┌─ Records shown

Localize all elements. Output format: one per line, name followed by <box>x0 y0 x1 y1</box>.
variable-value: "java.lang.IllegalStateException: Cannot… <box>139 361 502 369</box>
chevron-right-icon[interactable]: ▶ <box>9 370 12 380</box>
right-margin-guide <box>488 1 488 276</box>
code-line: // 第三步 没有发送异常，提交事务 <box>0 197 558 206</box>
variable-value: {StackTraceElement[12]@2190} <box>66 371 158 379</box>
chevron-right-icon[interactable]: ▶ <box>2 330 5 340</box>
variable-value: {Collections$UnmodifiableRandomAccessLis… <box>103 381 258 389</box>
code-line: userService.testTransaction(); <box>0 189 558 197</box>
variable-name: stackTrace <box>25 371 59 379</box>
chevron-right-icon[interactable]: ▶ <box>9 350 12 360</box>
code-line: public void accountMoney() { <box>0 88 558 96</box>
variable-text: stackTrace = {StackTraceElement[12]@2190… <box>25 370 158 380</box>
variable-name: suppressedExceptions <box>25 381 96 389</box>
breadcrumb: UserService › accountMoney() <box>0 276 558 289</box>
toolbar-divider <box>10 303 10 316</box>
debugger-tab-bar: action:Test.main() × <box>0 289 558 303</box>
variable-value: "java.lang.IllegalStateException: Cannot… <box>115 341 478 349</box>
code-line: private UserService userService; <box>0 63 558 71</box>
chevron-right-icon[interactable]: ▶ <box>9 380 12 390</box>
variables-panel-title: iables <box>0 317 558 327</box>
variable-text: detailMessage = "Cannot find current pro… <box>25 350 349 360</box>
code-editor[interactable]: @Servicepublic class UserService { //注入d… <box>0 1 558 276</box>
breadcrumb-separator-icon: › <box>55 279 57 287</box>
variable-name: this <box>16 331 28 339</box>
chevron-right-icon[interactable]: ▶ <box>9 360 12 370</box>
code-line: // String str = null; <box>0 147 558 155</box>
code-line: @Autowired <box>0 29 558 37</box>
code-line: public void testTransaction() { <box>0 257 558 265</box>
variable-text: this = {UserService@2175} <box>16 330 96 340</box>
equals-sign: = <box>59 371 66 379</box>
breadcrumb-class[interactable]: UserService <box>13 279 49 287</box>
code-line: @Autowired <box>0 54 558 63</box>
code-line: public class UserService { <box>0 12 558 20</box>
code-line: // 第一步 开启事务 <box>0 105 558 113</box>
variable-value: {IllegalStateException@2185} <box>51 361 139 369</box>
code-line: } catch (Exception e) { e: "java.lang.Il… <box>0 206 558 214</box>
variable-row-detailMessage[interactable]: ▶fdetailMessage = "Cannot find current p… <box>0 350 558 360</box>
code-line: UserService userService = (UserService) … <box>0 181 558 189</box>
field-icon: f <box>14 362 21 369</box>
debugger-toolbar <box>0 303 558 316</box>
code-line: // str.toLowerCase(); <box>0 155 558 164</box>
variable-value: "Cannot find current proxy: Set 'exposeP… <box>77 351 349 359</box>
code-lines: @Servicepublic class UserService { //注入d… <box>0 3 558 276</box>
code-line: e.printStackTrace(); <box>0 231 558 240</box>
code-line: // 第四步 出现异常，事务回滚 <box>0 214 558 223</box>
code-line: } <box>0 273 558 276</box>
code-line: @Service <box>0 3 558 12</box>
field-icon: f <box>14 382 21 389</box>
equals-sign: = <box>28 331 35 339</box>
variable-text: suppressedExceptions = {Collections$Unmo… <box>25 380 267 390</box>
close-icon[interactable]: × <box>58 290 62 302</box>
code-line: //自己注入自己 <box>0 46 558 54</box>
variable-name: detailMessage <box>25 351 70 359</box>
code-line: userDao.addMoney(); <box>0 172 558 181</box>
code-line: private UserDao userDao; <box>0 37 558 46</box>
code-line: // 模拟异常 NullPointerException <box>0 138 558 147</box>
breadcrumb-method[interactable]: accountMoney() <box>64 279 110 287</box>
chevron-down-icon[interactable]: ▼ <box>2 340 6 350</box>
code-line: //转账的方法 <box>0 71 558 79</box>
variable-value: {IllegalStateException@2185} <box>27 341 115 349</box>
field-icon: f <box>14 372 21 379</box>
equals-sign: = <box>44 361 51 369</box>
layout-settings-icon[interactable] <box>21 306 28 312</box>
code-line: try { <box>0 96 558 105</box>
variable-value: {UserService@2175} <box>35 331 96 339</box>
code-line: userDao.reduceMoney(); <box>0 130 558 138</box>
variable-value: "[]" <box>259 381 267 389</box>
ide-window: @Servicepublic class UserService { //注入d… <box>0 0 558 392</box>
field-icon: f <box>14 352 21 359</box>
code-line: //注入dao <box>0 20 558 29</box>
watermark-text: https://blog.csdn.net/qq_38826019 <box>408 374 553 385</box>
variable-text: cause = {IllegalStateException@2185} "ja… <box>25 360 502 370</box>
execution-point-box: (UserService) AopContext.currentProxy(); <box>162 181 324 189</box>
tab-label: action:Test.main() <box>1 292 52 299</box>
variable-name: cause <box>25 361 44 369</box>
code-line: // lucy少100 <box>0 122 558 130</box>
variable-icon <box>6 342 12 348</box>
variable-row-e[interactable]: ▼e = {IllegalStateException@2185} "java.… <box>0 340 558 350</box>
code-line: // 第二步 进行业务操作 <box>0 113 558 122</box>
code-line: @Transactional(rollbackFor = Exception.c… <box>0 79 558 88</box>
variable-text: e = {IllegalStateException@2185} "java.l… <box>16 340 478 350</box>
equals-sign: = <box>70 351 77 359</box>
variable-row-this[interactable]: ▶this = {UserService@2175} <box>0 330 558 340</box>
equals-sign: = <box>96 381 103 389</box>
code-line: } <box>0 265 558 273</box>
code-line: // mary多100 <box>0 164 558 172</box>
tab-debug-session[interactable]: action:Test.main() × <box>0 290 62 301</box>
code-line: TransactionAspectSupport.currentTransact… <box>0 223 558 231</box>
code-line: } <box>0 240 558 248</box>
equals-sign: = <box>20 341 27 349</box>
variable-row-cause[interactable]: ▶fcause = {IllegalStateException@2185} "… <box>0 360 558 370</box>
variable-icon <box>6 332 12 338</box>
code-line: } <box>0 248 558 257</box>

└─

- **Directions**
Having read the records above, reproduce each one exactly.

- **Solution to this exercise**
Localize all elements. Output format: one per line, name followed by <box>x0 y0 x1 y1</box>.
variable-value: "java.lang.IllegalStateException: Cannot… <box>139 361 502 369</box>
chevron-right-icon[interactable]: ▶ <box>9 370 12 380</box>
right-margin-guide <box>488 1 488 276</box>
code-line: // 第三步 没有发送异常，提交事务 <box>0 197 558 206</box>
variable-value: {StackTraceElement[12]@2190} <box>66 371 158 379</box>
chevron-right-icon[interactable]: ▶ <box>2 330 5 340</box>
variable-value: {Collections$UnmodifiableRandomAccessLis… <box>103 381 258 389</box>
code-line: userService.testTransaction(); <box>0 189 558 197</box>
variable-name: stackTrace <box>25 371 59 379</box>
chevron-right-icon[interactable]: ▶ <box>9 350 12 360</box>
code-line: public void accountMoney() { <box>0 88 558 96</box>
variable-text: stackTrace = {StackTraceElement[12]@2190… <box>25 370 158 380</box>
variable-name: suppressedExceptions <box>25 381 96 389</box>
breadcrumb: UserService › accountMoney() <box>0 276 558 289</box>
toolbar-divider <box>10 303 10 316</box>
debugger-tab-bar: action:Test.main() × <box>0 289 558 303</box>
variable-value: "java.lang.IllegalStateException: Cannot… <box>115 341 478 349</box>
code-line: private UserService userService; <box>0 63 558 71</box>
chevron-right-icon[interactable]: ▶ <box>9 380 12 390</box>
variables-panel-title: iables <box>0 317 558 327</box>
variable-text: detailMessage = "Cannot find current pro… <box>25 350 349 360</box>
code-editor[interactable]: @Servicepublic class UserService { //注入d… <box>0 1 558 276</box>
breadcrumb-separator-icon: › <box>55 279 57 287</box>
variable-name: this <box>16 331 28 339</box>
chevron-right-icon[interactable]: ▶ <box>9 360 12 370</box>
code-line: // String str = null; <box>0 147 558 155</box>
code-line: @Autowired <box>0 29 558 37</box>
code-line: public void testTransaction() { <box>0 257 558 265</box>
variable-text: this = {UserService@2175} <box>16 330 96 340</box>
equals-sign: = <box>59 371 66 379</box>
breadcrumb-class[interactable]: UserService <box>13 279 49 287</box>
code-line: @Autowired <box>0 54 558 63</box>
code-line: public class UserService { <box>0 12 558 20</box>
code-line: // 第一步 开启事务 <box>0 105 558 113</box>
variable-value: {IllegalStateException@2185} <box>51 361 139 369</box>
code-line: } catch (Exception e) { e: "java.lang.Il… <box>0 206 558 214</box>
variable-row-detailMessage[interactable]: ▶fdetailMessage = "Cannot find current p… <box>0 350 558 360</box>
code-line: UserService userService = (UserService) … <box>0 181 558 189</box>
field-icon: f <box>14 362 21 369</box>
debugger-toolbar <box>0 303 558 316</box>
code-line: // str.toLowerCase(); <box>0 155 558 164</box>
variable-value: "Cannot find current proxy: Set 'exposeP… <box>77 351 349 359</box>
code-lines: @Servicepublic class UserService { //注入d… <box>0 3 558 276</box>
code-line: e.printStackTrace(); <box>0 231 558 240</box>
code-line: // 第四步 出现异常，事务回滚 <box>0 214 558 223</box>
code-line: } <box>0 273 558 276</box>
code-line: @Service <box>0 3 558 12</box>
field-icon: f <box>14 382 21 389</box>
equals-sign: = <box>28 331 35 339</box>
variable-text: suppressedExceptions = {Collections$Unmo… <box>25 380 267 390</box>
close-icon[interactable]: × <box>58 290 62 302</box>
code-line: //自己注入自己 <box>0 46 558 54</box>
variable-name: detailMessage <box>25 351 70 359</box>
code-line: userDao.addMoney(); <box>0 172 558 181</box>
code-line: private UserDao userDao; <box>0 37 558 46</box>
code-line: // 模拟异常 NullPointerException <box>0 138 558 147</box>
breadcrumb-method[interactable]: accountMoney() <box>64 279 110 287</box>
chevron-down-icon[interactable]: ▼ <box>2 340 6 350</box>
code-line: //转账的方法 <box>0 71 558 79</box>
variable-value: {IllegalStateException@2185} <box>27 341 115 349</box>
field-icon: f <box>14 372 21 379</box>
equals-sign: = <box>44 361 51 369</box>
layout-settings-icon[interactable] <box>21 306 28 312</box>
code-line: try { <box>0 96 558 105</box>
variable-value: {UserService@2175} <box>35 331 96 339</box>
code-line: userDao.reduceMoney(); <box>0 130 558 138</box>
variable-value: "[]" <box>259 381 267 389</box>
ide-window: @Servicepublic class UserService { //注入d… <box>0 0 558 392</box>
field-icon: f <box>14 352 21 359</box>
code-line: //注入dao <box>0 20 558 29</box>
watermark-text: https://blog.csdn.net/qq_38826019 <box>408 374 553 385</box>
variable-text: cause = {IllegalStateException@2185} "ja… <box>25 360 502 370</box>
execution-point-box: (UserService) AopContext.currentProxy(); <box>162 181 324 189</box>
tab-label: action:Test.main() <box>1 292 52 299</box>
variable-name: cause <box>25 361 44 369</box>
code-line: // lucy少100 <box>0 122 558 130</box>
variable-icon <box>6 342 12 348</box>
variable-row-e[interactable]: ▼e = {IllegalStateException@2185} "java.… <box>0 340 558 350</box>
code-line: // 第二步 进行业务操作 <box>0 113 558 122</box>
code-line: @Transactional(rollbackFor = Exception.c… <box>0 79 558 88</box>
variable-text: e = {IllegalStateException@2185} "java.l… <box>16 340 478 350</box>
equals-sign: = <box>70 351 77 359</box>
variable-row-this[interactable]: ▶this = {UserService@2175} <box>0 330 558 340</box>
equals-sign: = <box>96 381 103 389</box>
code-line: } <box>0 265 558 273</box>
code-line: // mary多100 <box>0 164 558 172</box>
tab-debug-session[interactable]: action:Test.main() × <box>0 290 62 301</box>
code-line: TransactionAspectSupport.currentTransact… <box>0 223 558 231</box>
code-line: } <box>0 240 558 248</box>
equals-sign: = <box>20 341 27 349</box>
variable-row-cause[interactable]: ▶fcause = {IllegalStateException@2185} "… <box>0 360 558 370</box>
variable-icon <box>6 332 12 338</box>
code-line: } <box>0 248 558 257</box>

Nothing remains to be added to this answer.